| Your instructions |
Below are the entries; return every line among them that holds the word "Έτους".

------------------------------------------------------------------------

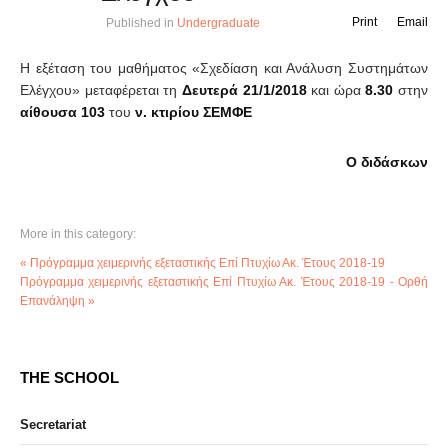
Print
Email
Published in
Undergraduate
Η εξέταση του μαθήματος «Σχεδίαση και Ανάλυση Συστημάτων
Ελέγχου» μεταφέρεται τη
Δευτερά 21/1/2018
και ώρα
8.30
στην
αίθουσα 103
του
ν. κτιρίου ΣΕΜΦΕ
O διδάσκων
More in this category:
« Πρόγραμμα χειμερινής εξεταστικής Επί Πτυχίω Ακ. Έτους 2018-19
Πρόγραμμα χειμερινής εξεταστικής Επί Πτυχίω Ακ. Έτους 2018-19 - Ορθή
Επανάληψη »
THE SCHOOL
Secretariat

------------------------------------------------------------------------

| Response to the exercise |
« Πρόγραμμα χειμερινής εξεταστικής Επί Πτυχίω Ακ. Έτους 2018-19
Πρόγραμμα χειμερινής εξεταστικής Επί Πτυχίω Ακ. Έτους 2018-19 - Ορθή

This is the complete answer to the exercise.